Surendettement que faire
L‘urgence face à un budget devenu ingérable est effectivement de déposer une demande de surendettement auprès de la commission. Que faire alors, à quoi s’engage le débiteur, les créanciers ?
Le débiteur va devoir effectuer à bonne date les payements convenus dans le cadre de son plan de redressement c’est-à-dire la procédure de rétablissement personnel et à contacter les créanciers aux fins de négocier les modalités de payement. Le débiteur se doit également de veiller pendant toute la durée de son plan à ne pas augmenter son endettement en clair, à ne pas effectuer d’autres crédits. Face à ses créanciers, il lui revient de les informer de tout changement d’adresse et/ou de banque, de toute modification de sa situation personnelle, professionnelle ou matérielle ayant des incidences notables sur sa capacité de remboursement. Enfin le débiteur doit informer la commission ou les créanciers en cas de retour significatif de meilleure fortune pendant la durée d’exécution du plan.
Quant aux créanciers, ils s’engagent à ne pas poursuivre les cautions bancaires durant toute la durée d’application du plan dès lors que le débiteur respecte scrupuleusement ses nouvelles obligations. De plus, ces créanciers doivent appliquer les règles suivantes :
- si un tableau d’amortissement a été établi à l’origine, il sera actualisé en fonction du plan
- lorsque le débiteur bénéficie d’une saisie sur compte ou sur saisie sur rémunération, il demandera dès réception de son plan signé par le Président de la commission, la mainlevée de ladite saisie à défaut, la production, par le débiteur du plan signé par le Président de la commission auprès du Juge des saisies, vaudra mandat pour effectuer cette formalité en leurs lieu et place.

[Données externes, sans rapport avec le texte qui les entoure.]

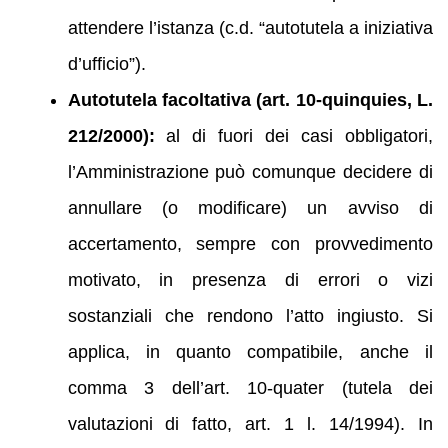
attendere l’istanza (c.d. “autotutela a iniziativa
d’ufficio”).
Autotutela facoltativa (art. 10‑quinquies, L.
212/2000):
al di fuori dei casi obbligatori,
l’Amministrazione può comunque decidere di
annullare (o modificare) un avviso di
accertamento, sempre con provvedimento
motivato, in presenza di errori o vizi
sostanziali che rendono l’atto ingiusto. Si
applica, in quanto compatibile, anche il
comma 3 dell’art. 10‑quater (tutela dei
valutazioni di fatto, art. 1 l. 14/1994). In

- chaque créancier informera le débiteur des nouvelles modalités de recouvrement de sa créance, notamment de la date du premier règlement.

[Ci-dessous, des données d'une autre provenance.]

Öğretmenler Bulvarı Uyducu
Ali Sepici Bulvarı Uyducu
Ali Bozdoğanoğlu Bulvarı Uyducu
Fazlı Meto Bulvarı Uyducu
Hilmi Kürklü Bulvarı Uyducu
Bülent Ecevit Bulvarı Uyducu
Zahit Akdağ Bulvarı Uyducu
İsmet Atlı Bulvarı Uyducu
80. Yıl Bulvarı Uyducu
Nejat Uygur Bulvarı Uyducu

Tout plan peut être revu sous conditions d’un évènement grave et imprévisible et/ou en cas de retour significatif à meilleure fortune. Par contre, en cas de non respect du plan, celui-ci devient de plein droit caduc quinze jours après une mise en demeure restée infructueuse d’avoir à exécuter ses obligations, adressée au débiteur par lettre recommandée avec demande d’accusé réception.
Il est bon de rappeler qu’un plan entraine l’inscription au fichier national des incidents de remboursement des crédits aux particulier géré par la banque de france pour la durée des mesures, dans la limite de huit ans réduite à cinq ans si les mesures sont exécutées sans incident.